Here are some common talking points regarding the state of VR, along with my current outlook on each topic:
- “You might get motion sickness.”
It’s true that your stomach might start to churn if you’re flipping, flying and rolling around in VR. Developers are getting better at understanding why that happens and how to mitigate it. Games are often categorized and reviewed based on their comfort level, so the community helps shine light on problematic VR software.
- “You become isolated from others.”
That was true in the early stages of VR, but we’re starting to see VR games with online multiplayer as well as asymetrical local multiplayer (where one person wears the headset and others contribute to the game alternatively). But even with plain ol’ singleplayer VR, you can see through the eyes of the player on the monitor/TV and it’s hilarious watching your friends and family experience fear, excitement and alertness in ways they normally wouldn’t. Commotion makes nearby spectators curious to try VR for themselves.
- “It’s very demanding on hardware.”
Yes, it is. Normally, games render to a single screen. VR requires rendering once for each eye, which- at 1080p per eye- doubles the amount of work required, compared to a standard game. Additionally, it is recommended to keep performance in the 90fps range, which is not easy at such a high resolution. But we’re seeing phones tote 4GB+ of memory with quad-core CPUs and increasingly powerful GPUs. For most tasks, that would be utter overkill, but in the context of VR, it’s the tip of the iceberg. Phone manufactures are seemingly gearing up for VR-level performance. And the console manufactures are pushing for 4K not only because it looks nicer on the TV, but because it unlocks the potential for smooth VR experiences.
- “Not everyone has physical space to move around.”
This is a new challenge for game developers. Firstly- moving around in VR is something that must be handled with care, or else the player will get motion sickness. As a result, most games are designed for you to be either sitting down or standing up in a stationary area. Either way- in order to move around the VR environment- you’d usually teleport from spot to spot and use the controller to adjust your orientation. For shooter games, standing definitely enhances the experience. For vehicular games, sitting is perfect and it’s natural to use an interface (steering wheel/gamepad) to control movement.

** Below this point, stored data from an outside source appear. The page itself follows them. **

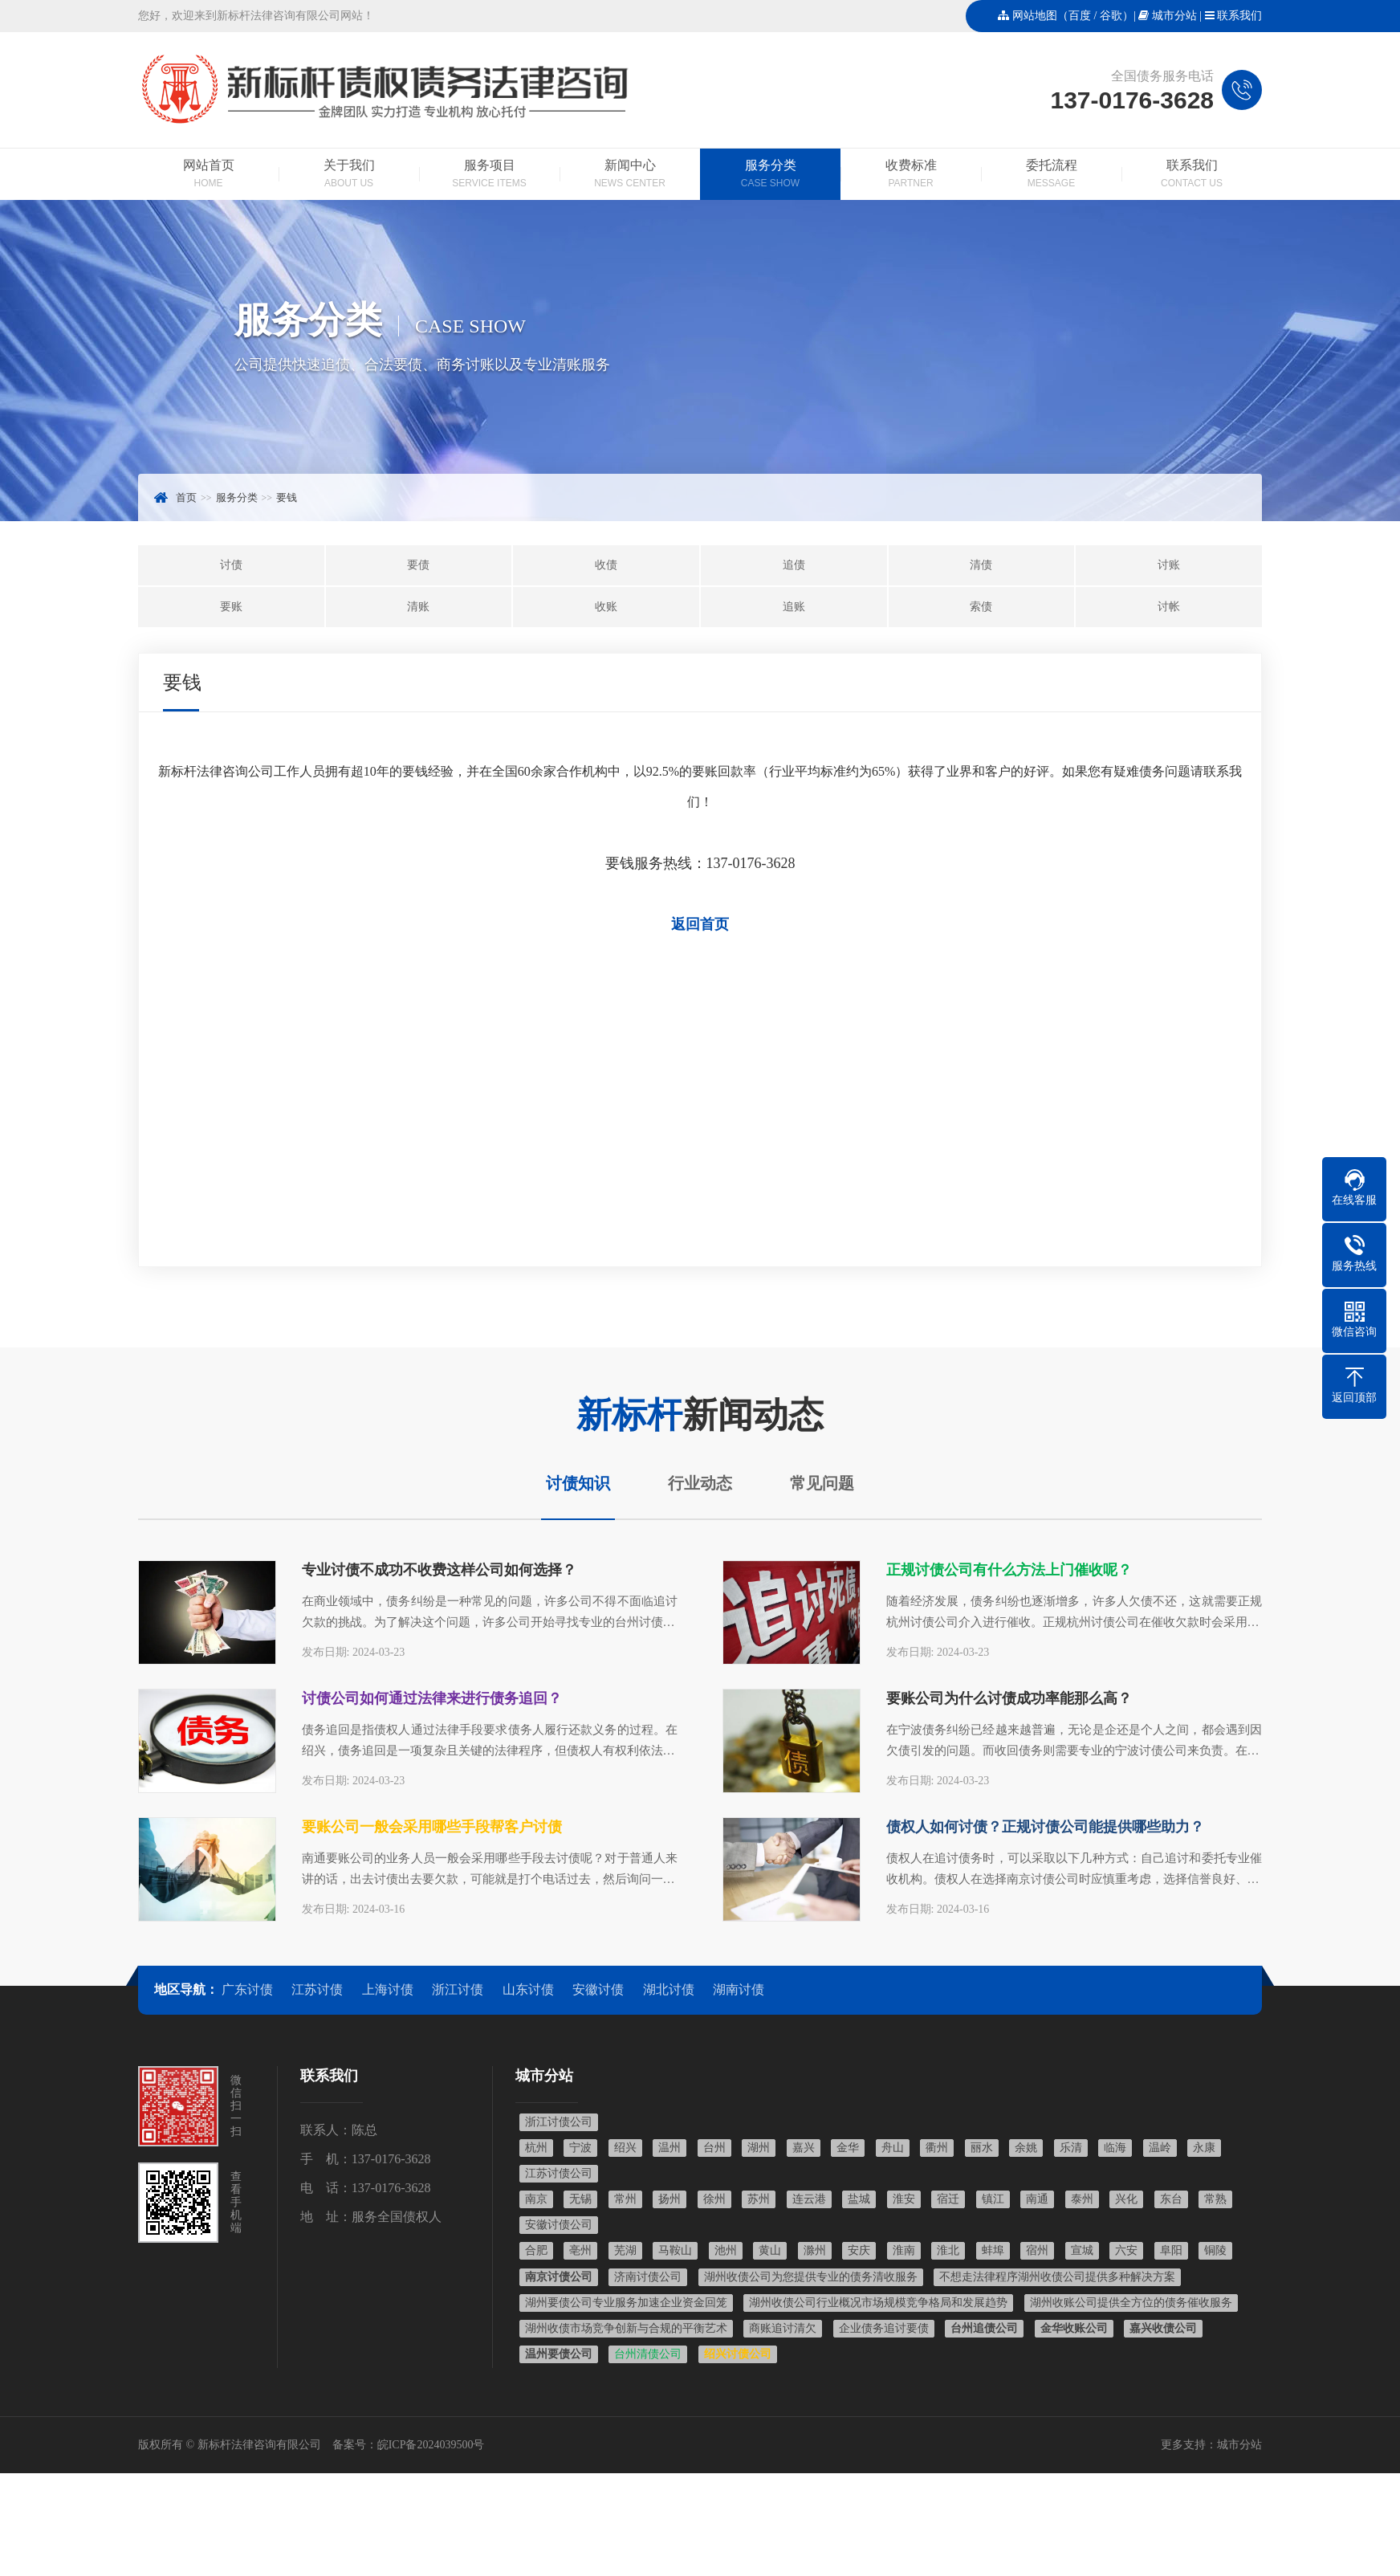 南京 (536, 2199)
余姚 (1026, 2148)
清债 (981, 565)
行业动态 (700, 1483)
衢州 (937, 2148)
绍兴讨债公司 (737, 2354)
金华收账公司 (1074, 2328)
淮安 (904, 2199)
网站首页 (208, 175)
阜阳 (1171, 2250)
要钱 (286, 497)
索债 (981, 607)
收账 (606, 607)
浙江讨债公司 (558, 2122)
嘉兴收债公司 (1163, 2328)
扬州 (669, 2199)
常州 (625, 2199)
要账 (231, 607)
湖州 (758, 2148)
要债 (418, 565)
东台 (1171, 2199)
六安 (1126, 2250)
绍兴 (625, 2148)
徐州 (714, 2199)
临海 (1115, 2148)
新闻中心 (630, 175)
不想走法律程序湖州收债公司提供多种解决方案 (1057, 2277)
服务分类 (770, 175)
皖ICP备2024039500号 (431, 2445)
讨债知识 (578, 1483)
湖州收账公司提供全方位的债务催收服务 (1131, 2303)
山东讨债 (528, 1989)
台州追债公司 (984, 2328)
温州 (669, 2148)
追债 (794, 565)
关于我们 (349, 175)
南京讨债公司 (558, 2277)
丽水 (982, 2148)
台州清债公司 (648, 2354)
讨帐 (1169, 607)
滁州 (815, 2250)
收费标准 (910, 175)
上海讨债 (387, 1989)
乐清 (1071, 2148)
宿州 (1037, 2250)
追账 (794, 607)
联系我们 (1239, 16)
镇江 (993, 2199)
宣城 (1082, 2250)
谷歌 (1111, 16)
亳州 (580, 2250)
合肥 (536, 2250)
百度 (1079, 16)
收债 (606, 565)
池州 (725, 2250)
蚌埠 (993, 2250)
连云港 (809, 2199)
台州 (714, 2148)
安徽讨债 (598, 1989)
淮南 (904, 2250)
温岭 (1160, 2148)
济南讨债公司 (648, 2277)
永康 (1204, 2148)
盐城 (859, 2199)
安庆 (859, 2250)
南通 (1037, 2199)
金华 (847, 2148)
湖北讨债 (668, 1989)
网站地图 (1034, 16)
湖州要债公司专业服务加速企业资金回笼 (626, 2303)
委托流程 (1051, 175)
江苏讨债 (317, 1989)
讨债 (231, 565)
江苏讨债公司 (558, 2173)
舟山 (892, 2148)
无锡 (580, 2199)
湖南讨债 (738, 1989)
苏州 (758, 2199)
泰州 (1082, 2199)
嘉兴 (803, 2148)
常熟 (1215, 2199)
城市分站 (1174, 16)
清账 (418, 607)
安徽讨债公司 (558, 2225)
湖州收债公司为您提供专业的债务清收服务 (811, 2277)
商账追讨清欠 (782, 2328)
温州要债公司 (558, 2354)
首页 (186, 497)
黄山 (770, 2250)
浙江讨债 (457, 1989)
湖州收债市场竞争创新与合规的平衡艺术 (626, 2328)
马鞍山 (675, 2250)
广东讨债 (247, 1989)
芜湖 (625, 2250)
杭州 (536, 2148)
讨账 (1169, 565)
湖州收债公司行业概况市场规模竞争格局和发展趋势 (878, 2303)
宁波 (580, 2148)
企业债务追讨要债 (884, 2328)
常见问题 (822, 1483)
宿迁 (948, 2199)
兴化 (1126, 2199)
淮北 (948, 2250)
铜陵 (1215, 2250)
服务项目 (489, 175) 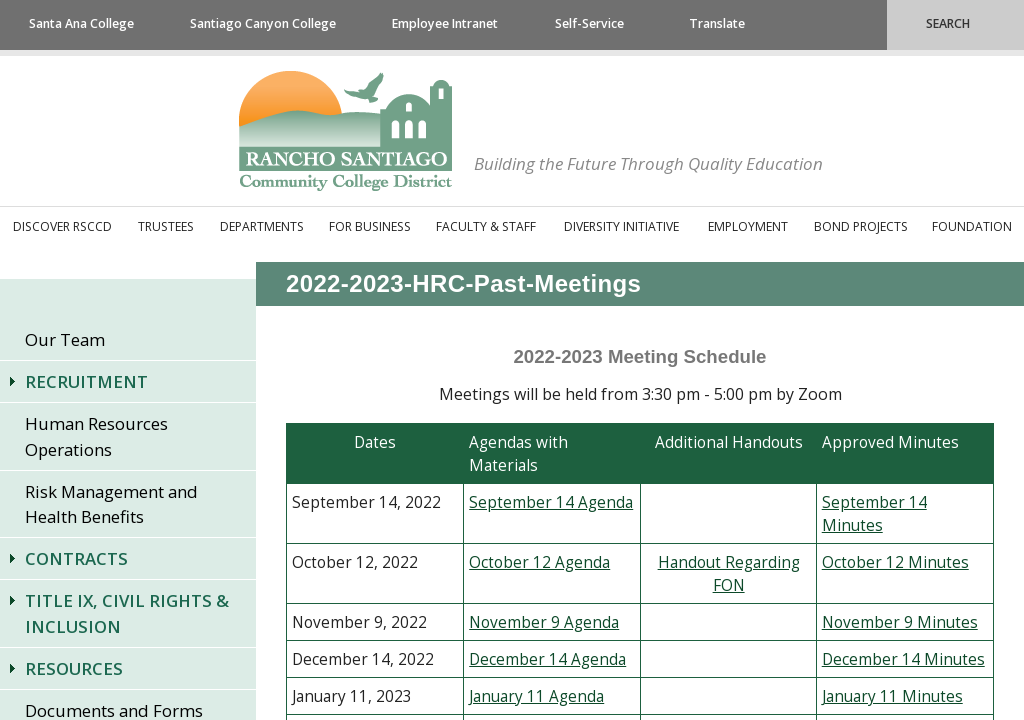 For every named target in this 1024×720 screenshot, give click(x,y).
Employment (748, 226)
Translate (717, 23)
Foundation (972, 226)
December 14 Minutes (903, 659)
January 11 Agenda (536, 696)
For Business (370, 226)
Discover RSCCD (62, 226)
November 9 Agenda (544, 622)
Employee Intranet (445, 23)
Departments (262, 226)
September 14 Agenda (551, 502)
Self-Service (589, 23)
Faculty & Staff (486, 226)
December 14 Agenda (547, 659)
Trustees (166, 226)
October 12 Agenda (539, 562)
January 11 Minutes (892, 696)
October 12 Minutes (895, 562)
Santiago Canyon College (263, 23)
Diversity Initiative (621, 226)
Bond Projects (861, 226)
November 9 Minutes (900, 622)
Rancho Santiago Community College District (345, 131)
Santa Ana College (81, 23) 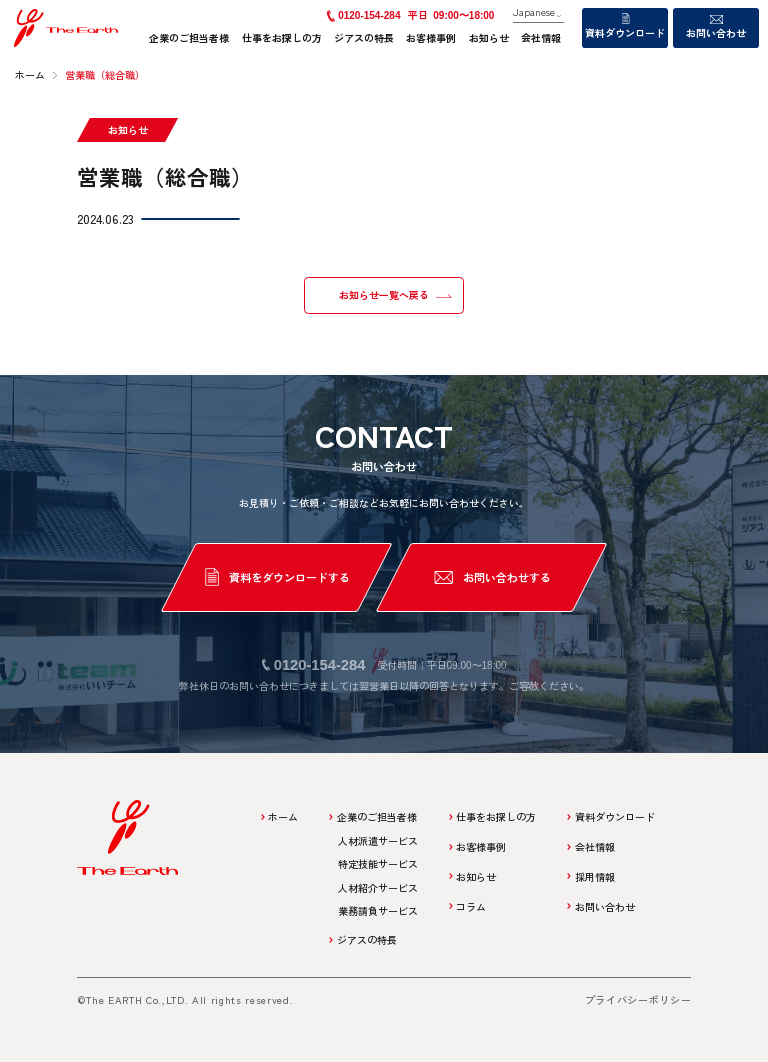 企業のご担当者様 (189, 37)
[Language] (538, 13)
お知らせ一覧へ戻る (384, 295)
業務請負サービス (378, 910)
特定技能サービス (378, 863)
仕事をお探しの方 (282, 37)
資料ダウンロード (625, 32)
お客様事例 (431, 37)
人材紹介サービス (378, 887)
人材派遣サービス (378, 840)
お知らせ (489, 37)
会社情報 (541, 37)
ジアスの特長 (364, 37)
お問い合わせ (716, 32)
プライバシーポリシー (638, 999)
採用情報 (595, 876)
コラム (471, 906)
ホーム (283, 816)
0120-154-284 (369, 15) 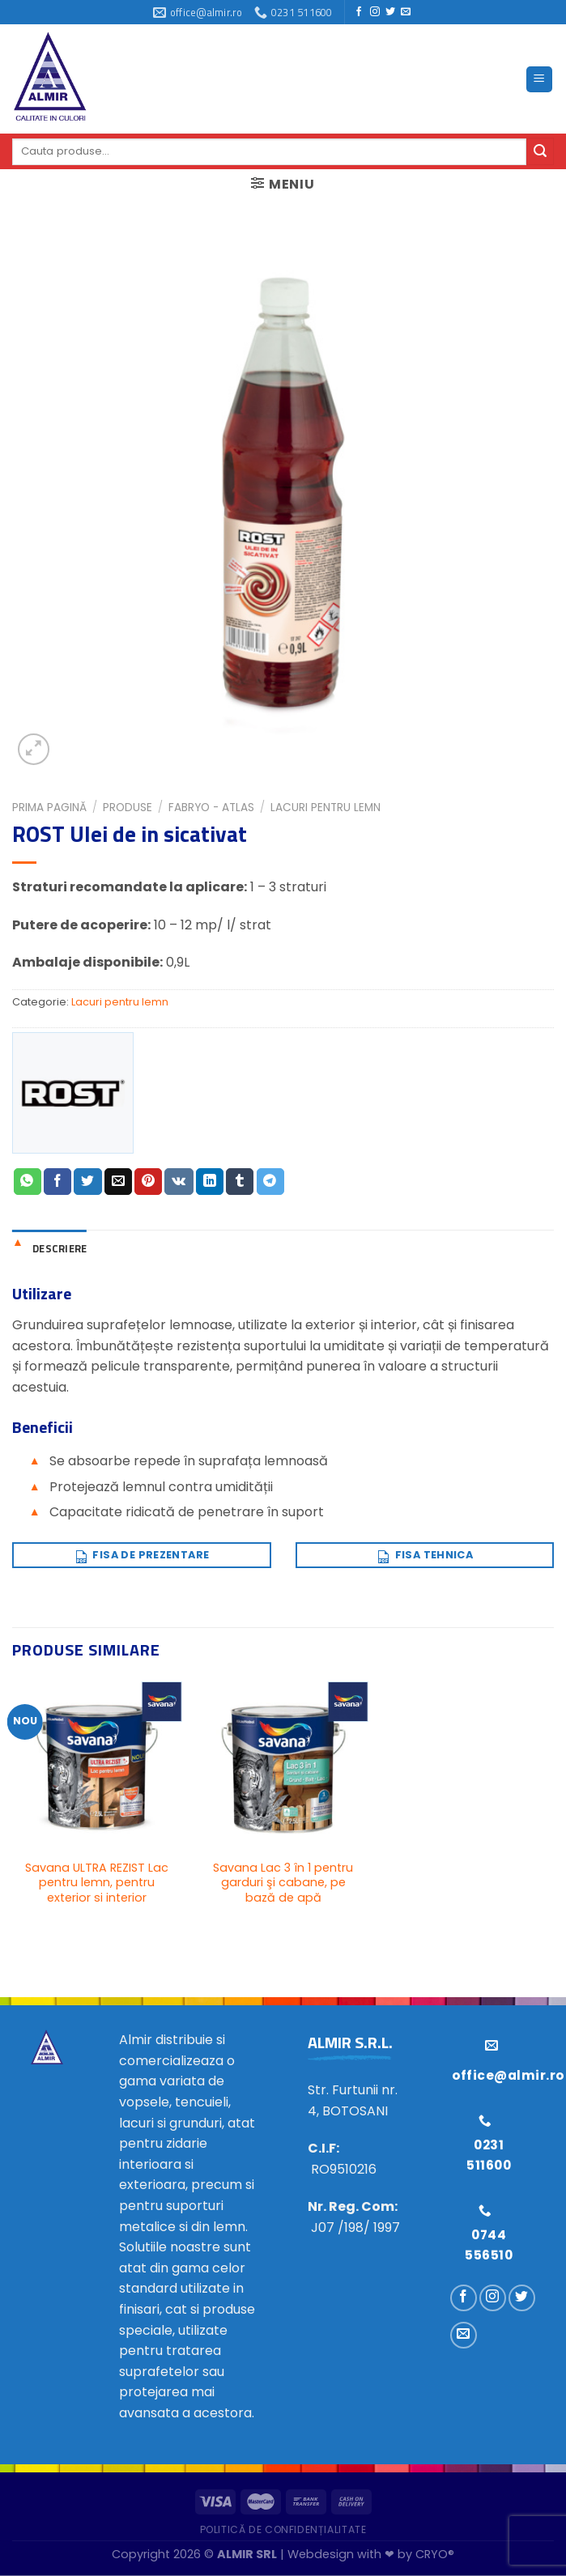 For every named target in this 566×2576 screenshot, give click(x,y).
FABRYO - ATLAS (211, 807)
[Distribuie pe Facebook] (57, 1182)
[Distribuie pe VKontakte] (178, 1182)
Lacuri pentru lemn (325, 807)
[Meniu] (539, 79)
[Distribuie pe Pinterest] (148, 1182)
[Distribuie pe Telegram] (270, 1182)
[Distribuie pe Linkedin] (209, 1182)
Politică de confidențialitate (283, 2529)
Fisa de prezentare (141, 1553)
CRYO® (434, 2554)
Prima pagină (49, 807)
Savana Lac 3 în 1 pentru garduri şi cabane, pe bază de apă (283, 1883)
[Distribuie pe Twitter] (87, 1182)
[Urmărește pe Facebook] (359, 12)
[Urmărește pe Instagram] (375, 12)
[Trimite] (540, 151)
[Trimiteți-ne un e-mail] (406, 12)
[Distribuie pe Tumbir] (239, 1182)
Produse (127, 807)
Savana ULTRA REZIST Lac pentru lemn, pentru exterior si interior (96, 1883)
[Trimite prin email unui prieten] (118, 1182)
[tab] (49, 1248)
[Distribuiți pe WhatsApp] (27, 1182)
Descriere (59, 1248)
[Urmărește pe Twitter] (390, 12)
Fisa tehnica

If you don’t have space to stand and move within a 3-foot radius, then you won’t be able to take full advantage of what VR has to offer, but there’s no shortage of sit-down experiences.
- “The wires get in the way”
Nah, they don’t. They’re really really long and the Rift lets you draw out your personally designated boundary so that if you step outside of it, you see a virtual representation of it in the game. This helps prevent you from smacking the wall and stops you from backing too far from the machine and yanking out the cables.
- “It’s just a gimmick and won’t be used for serious stuff.”
That’s dead wrong. We’ve been able to render virtual worlds for over 2 decades now, but seeing everything on a flat screen while using a mouse/keyboard/gamepad as an input device doesn’t feel very immersive. When you fill your whole peripheral vision with the virtual world and use motion controllers to track your hand positions, then everything becomes natural and there’s no need to memorize key bindings or gamepad controls. The experiences and muscle memory can transfer directly to and from the real world.
What that means is that just about anyone can hop into a VR headset and use the motion controls to shoot enemies, fly planes, drive cars or climb mountains. The natural instincts start to kick in and the experience is much more natural than non-VR experiences.
I imagine that VR simulations will become a Goliath of an industry as we train civilians to do higher skilled jobs. Military will adopt it to reconstruct the real world in VR and navigate it for intel. The film industry will adopt it in order to traverse a CGI scene and find the perfect camera angle. General education will adopt it in order to visualize mathematical concepts and illustrate real-world applications for each lesson.
VR will push society into the next age of enlightenment.